A call for such collaboration is essential. It does absolutely require Government not to name and appoint only its people (nou bann) at the detriment of 80% of other competencies. We need all competencies for the country to advance, if not at least to decently survive.

* There is presently the tussle opposing the CEB to the Independent Power Producer Terragen Ltd, which has suspended its production of electricity due to the rise in prices of coal – from USD 206 end February to USD 430 on 2 March, according to l‘Express (its spot price was USD 308.20 on 4 May 22, according to Markets Insider). If we go by Energy minister Joe Lesjongard’s comments – Terragen Ltd would have apparently accumulated profits to the tune of Rs1.5 bn from 2012 to 2021 – he would be suggesting that the IPP would also not doing its bit for the country. Do you share that view?

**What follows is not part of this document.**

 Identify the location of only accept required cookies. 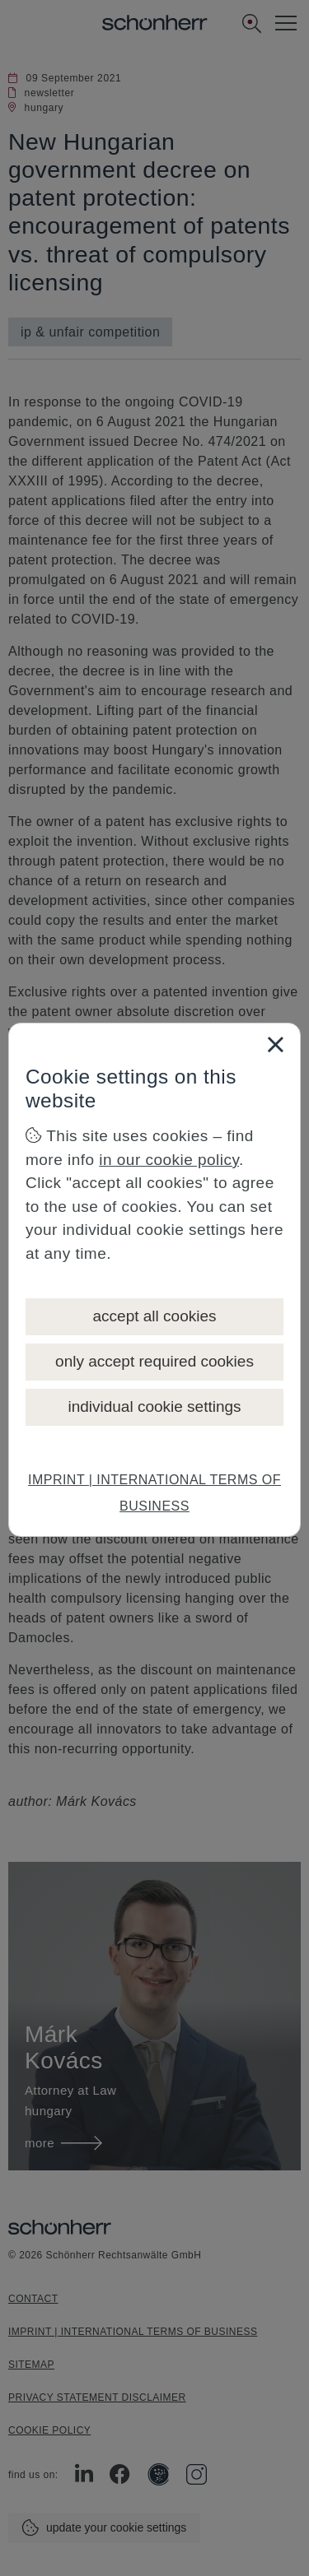 (154, 1361).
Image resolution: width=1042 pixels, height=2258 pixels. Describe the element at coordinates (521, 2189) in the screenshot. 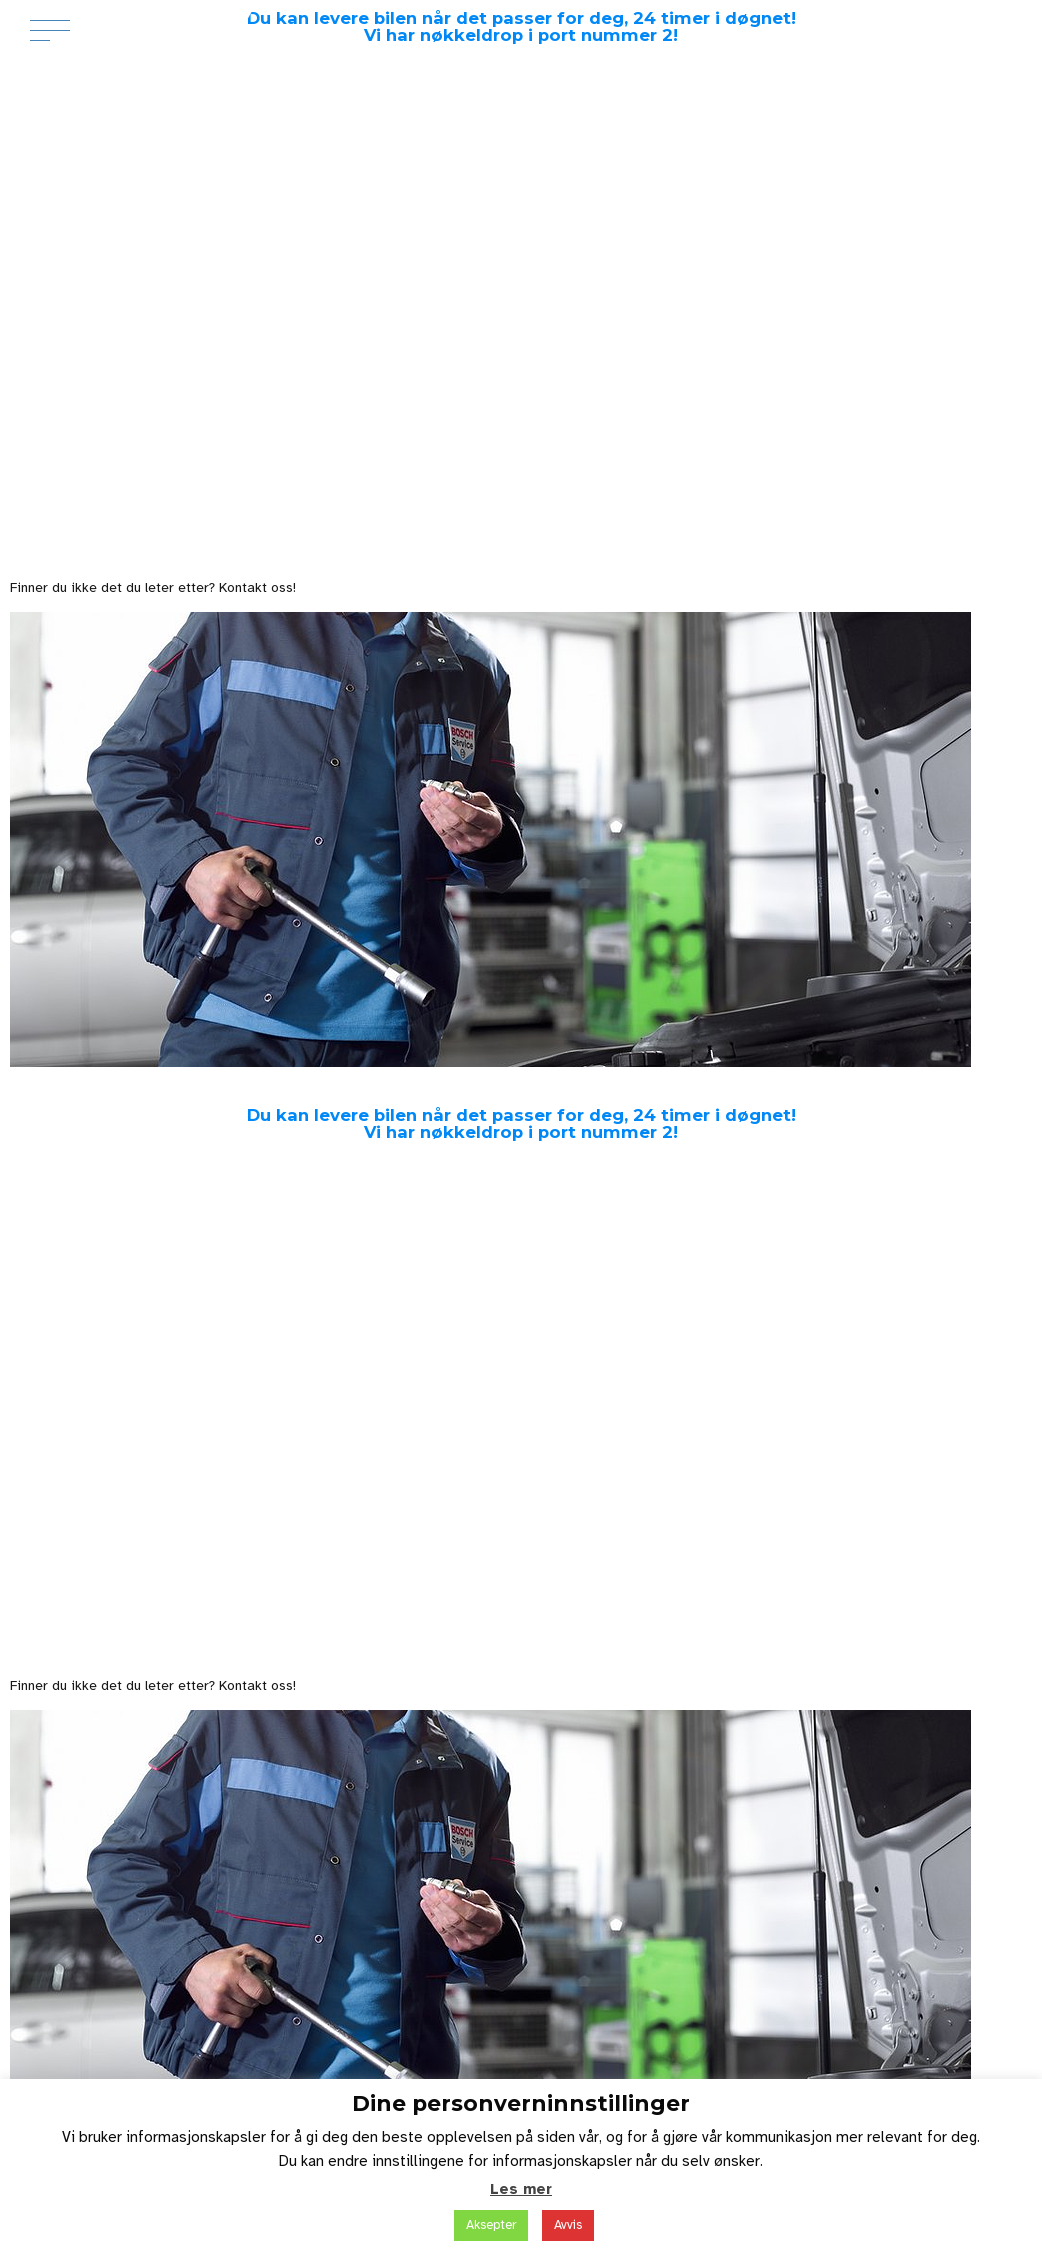 I see `Les mer` at that location.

No. The world prices for coal have exploded, partly due to war and also abuse by exporters. We have the solution here which Terragen Ltd has been so successfully implementing, namely combine coal with a biofuel, namely bagasse to produce electricity, and gradually reduce coal and increase bagasse, including exploring other biofuels, such as bamboo, as so often proposed.

As research has shown, the use of biofuels, made from plants which grow using sunlight, is entirely sustainable. At present the world including us a tiny small island state is running on non-renewable fossil fuels, which is unsustainable. The sooner we make the shift the better!

* For having been associated with education for a long time, how do you react to the latest Education Statistics, which indicate a gradual fall in the intake of students at all levels – from pre-primary to tertiary – especially in public schools?

Largely a population problem. As Monique Dinan rightly said, we must repopulate Mauritius. The diversity of schools in Mauritius, namely public, private, confessional and international is a huge contributor to quality in education and must be preserved. But recently the PSEA has moved against this, increasing its unnecessary control over private and confessional colleges. Utterly condemnable.

* It’s said that if the middle class start abandoning public schools or government-run health services, it’s the quality of these services that will come down. Is that indeed the case?

Parental choice is crucial and indeed pivotal in the choice of schools for their children. With, as we move up the age ladder, the choice of where to do HSC, or a degree, being given to the students himself/herself as to choose, depending of course on previous results and availability of seats. No, I do not see abandonment of any of these four sectors, but greater demand for mobility. This is a good thing.

Same indeed for the health sector and the combination of public and private facilities. We must recognise the huge efforts made by successive governments from SSR’s onwards to provide free health services to the population. Take for example the excellent cardiac units we have in the public sector and the major improvement made to the ENT for the treatment of Covid-19 cases.